Maxime lo giudica, ma anche lui si innamorerà di Melodie
(l'adorabile Solène Rigot), una giovanissima aspirante giornalista.
Un
amore tenuto nascosto ma vissuto con grande passione, finché Melodie
non sparisce nel nulla troncando ogni rapporto....
Una
storia d'amor fou molto fuori dagli schemi cinematografici classici,
lui rockettaro fuori tempo massimo, goffo e con pochi lunghissimi
capelli, lei adolescente di una bellezza semplice e molto naturale.

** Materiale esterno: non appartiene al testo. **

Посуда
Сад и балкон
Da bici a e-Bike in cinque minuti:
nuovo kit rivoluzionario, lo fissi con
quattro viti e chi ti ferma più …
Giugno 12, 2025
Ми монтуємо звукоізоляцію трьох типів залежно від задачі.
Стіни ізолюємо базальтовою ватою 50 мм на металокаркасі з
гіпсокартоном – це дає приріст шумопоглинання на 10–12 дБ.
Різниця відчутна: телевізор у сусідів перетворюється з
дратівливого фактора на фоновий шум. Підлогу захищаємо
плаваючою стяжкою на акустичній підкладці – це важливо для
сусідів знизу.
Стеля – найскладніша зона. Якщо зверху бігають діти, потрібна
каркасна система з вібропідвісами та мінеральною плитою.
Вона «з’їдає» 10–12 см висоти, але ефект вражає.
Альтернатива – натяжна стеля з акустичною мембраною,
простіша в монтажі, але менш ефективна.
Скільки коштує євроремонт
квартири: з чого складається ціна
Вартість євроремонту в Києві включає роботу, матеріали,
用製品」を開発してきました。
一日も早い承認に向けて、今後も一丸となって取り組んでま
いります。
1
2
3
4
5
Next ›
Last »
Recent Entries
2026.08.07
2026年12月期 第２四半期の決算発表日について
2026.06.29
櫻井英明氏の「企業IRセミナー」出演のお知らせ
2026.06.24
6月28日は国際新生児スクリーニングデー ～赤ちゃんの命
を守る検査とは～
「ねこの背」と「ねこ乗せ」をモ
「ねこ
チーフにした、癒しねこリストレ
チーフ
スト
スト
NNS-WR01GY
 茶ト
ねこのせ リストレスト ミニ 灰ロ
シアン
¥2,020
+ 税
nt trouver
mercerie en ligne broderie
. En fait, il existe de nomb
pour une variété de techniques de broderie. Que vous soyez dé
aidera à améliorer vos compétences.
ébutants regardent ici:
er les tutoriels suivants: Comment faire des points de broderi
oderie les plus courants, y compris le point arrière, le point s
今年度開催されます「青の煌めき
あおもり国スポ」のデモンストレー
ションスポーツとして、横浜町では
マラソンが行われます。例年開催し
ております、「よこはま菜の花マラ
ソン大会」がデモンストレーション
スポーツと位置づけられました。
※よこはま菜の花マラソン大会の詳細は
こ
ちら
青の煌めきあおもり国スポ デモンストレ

Insieme si abbandona ad una passione genuina che il regista inquadra
senza troppi filtri, quasi a sottolineare il contrasto armonioso tra
il corpo chiaro e giovane di lei e quello sgraziato di lui.
Si
parte con toni leggeri, quasi da commedia indipendente, incarnati
soprattutto dal personaggio del padre con il suo bizzarro cane
appassionato di poesia. Poi, quando l'amore si rivela in tutta la sua
rutalità, il dramma irrompe con sorprendente durezza, trasformando
la fiabesca Tonnerre in una prigione fredda e inospitale. Una visione
molto caustica dell'amore, e soprattutto della figura maschile,
rappresentata di volta in volta come debole, spietatamente egoista e
violenta. Molto bravi i due attori protagonisti. La regia è quasi
dardenniana.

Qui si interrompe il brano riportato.